The decentralized AI marketplace SingularityNET and Kirik, an AI 2.0-based infrastructure to unite blockchains, have partnered to enable the advanced AI analysis of smart contracts.
Kirik’s semantic contracts, which are smart contracts represented as collections of statements in formal logic, can be analyzed using mathematical and AI methods so that the possibility of bugs and unexpected behaviors in smart contracts can be reduced in a rigorous and automated way.
For SingularityNET, the ability to analyze smart contracts within Kirik-enhanced OpenCog agents running within the network will give it the ability to formally analyze and understand its own economic operations.
“This is an important step toward meta-learning – the ability of an AI system to understand and analyze itself,” said SingularityNET CEO Dr. Ben Goertzel. “Ultimately, it will enable a future version of the SingularityNET network to revise and improve its own smart contract infrastructure.”
Advanced smart contract cybersecurity is becoming pivotal, as key economic relationships in society are implemented through smart contracts executed in relation to blockchains, according to Kirik CEO Vitaly Gumirov.SingularityNET
“We need to reduce the possibility for bugs and unexpected behaviors in the smart contract layers of decentralized applications,” said Gumirov. “The only clear path to this lies in the development and rollout of executable specifications and formal software analysis tools.”
The Kirik software can be used to help load smart contracts into OpenCog, the Artificial General Intelligence (AGI) engine developed by members of the SingularityNET team. OpenCog’s Probabilistic Logic Networks (PLN) engine can then be used to analyze smart contracts probabilistically, along with using ordinary crisp logic, thus estimating the odds of various sorts of problems occurring.
The software developed via the partnership also has the potential to alter the way smart contracts are written.
“Before long, the details of most smart contracts are likely to be created by automated methods, i.e., it will be AI software writing detailed smart contracts,” added Dr. Goertzel. “OpenCog or other logic engines can be used to transform initial higher level specifications provided by human developers into detailed smart contract code.”
The availability of formal methods for proving properties of smart contracts will highlight one of the well-known weaknesses of the Solidity smart contract scripting framework: the extreme, and often unnecessary breadth of the set of contracts one can create using the framework. Given the extremely broad scope of Solidity, contracts can be created by programmers that are difficult for logic engines to formally analyze. However, the Kirik team has shown that a much more restricted class of smart contracts can fulfill all practically relevant business functions.
The advent of tools like the ones SingularityNET and Kirik are building together will encourage programmers to develop contracts using an appropriately restricted subset of a highly general language like Solidity, or a more intrinsically restricted semantiс smart contract language based on a subset of the first order predicate logic, such as the Librettino language created for use with the Kirik blockchain.

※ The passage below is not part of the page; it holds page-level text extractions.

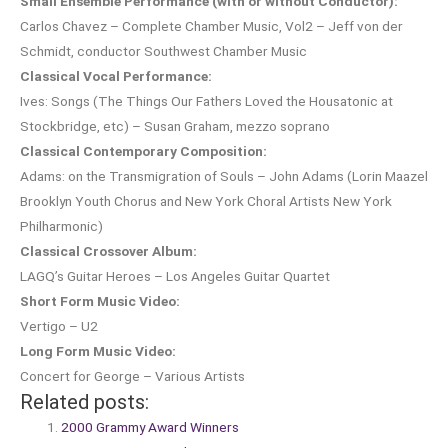
Small Ensemble Performance (with or without Conductor):
Carlos Chavez – Complete Chamber Music, Vol2 – Jeff von der
Schmidt, conductor Southwest Chamber Music
Classical Vocal Performance:
Ives: Songs (The Things Our Fathers Loved the Housatonic at
Stockbridge, etc) – Susan Graham, mezzo soprano
Classical Contemporary Composition:
Adams: on the Transmigration of Souls – John Adams (Lorin Maazel
Brooklyn Youth Chorus and New York Choral Artists New York
Philharmonic)
Classical Crossover Album:
LAGQ’s Guitar Heroes – Los Angeles Guitar Quartet
Short Form Music Video:
Vertigo – U2
Long Form Music Video:
Concert for George – Various Artists
Related posts:
2000 Grammy Award Winners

The Kirik software embodies the possibility of transforming smart contracts written in procedural languages, such as Solidity, into formal logical form. Such a transformation of procedural code into a semantic model, though, will require additional research and development, according to Gumirov.
According to Dr. Goertzel, the software developed by SingularityNET and Kirik bringing their deep computer science technologies together can potentially play a transformative role in the development of the new decentralized economy.